Transcribe everything in the listing as written, and let no image into the copy.

> **Excerpted data**
******************************

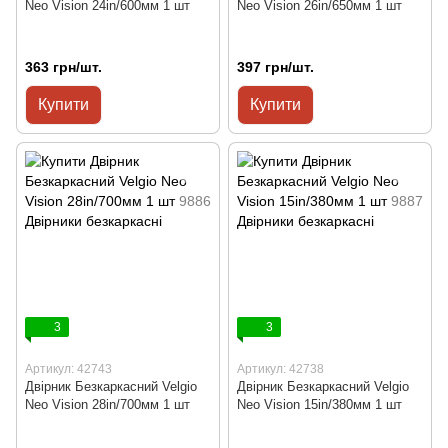
Neo Vision 24in/600мм 1 шт
Neo Vision 26in/650мм 1 шт
363 грн/шт.
397 грн/шт.
Купити
Купити
3
3
Артикул: 42743
Артикул: 42738
Двірник Безкаркасний Velgio
Двірник Безкаркасний Velgio
Neo Vision 28in/700мм 1 шт
Neo Vision 15in/380мм 1 шт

******************************

> **Response below**
Neo Vision 24in/600мм 1 шт
Neo Vision 26in/650мм 1 шт
363 грн/шт.
397 грн/шт.
Купити
Купити
3
3
Артикул: 42743
Артикул: 42738
Двірник Безкаркасний Velgio
Двірник Безкаркасний Velgio
Neo Vision 28in/700мм 1 шт
Neo Vision 15in/380мм 1 шт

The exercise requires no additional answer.